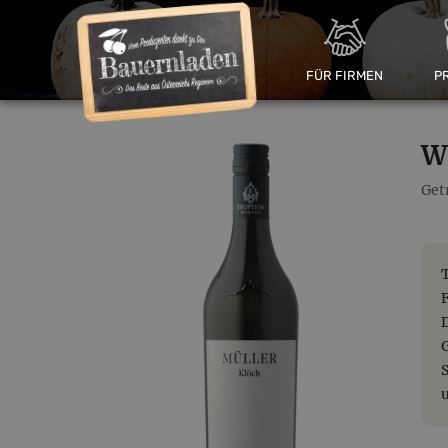
FÜR FIRMEN
P
W
Get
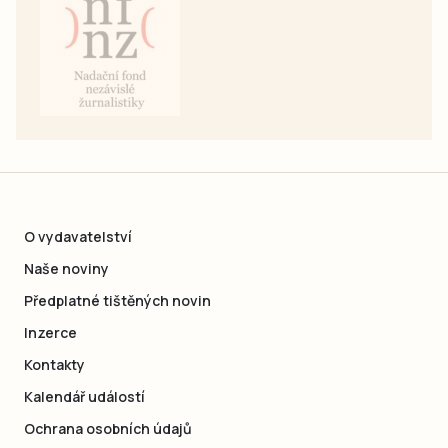
O vydavatelství
Naše noviny
Předplatné tištěných novin
Inzerce
Kontakty
Kalendář událostí
Ochrana osobních údajů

.....

YOUR OBJECTIVE – Print every record exactly, without the pictures.

WRITTEN SOLUTION –
FÜR FIRMEN
P
W
Get
O vydavatelství
Naše noviny
Předplatné tištěných novin
Inzerce
Kontakty
Kalendář událostí
Ochrana osobních údajů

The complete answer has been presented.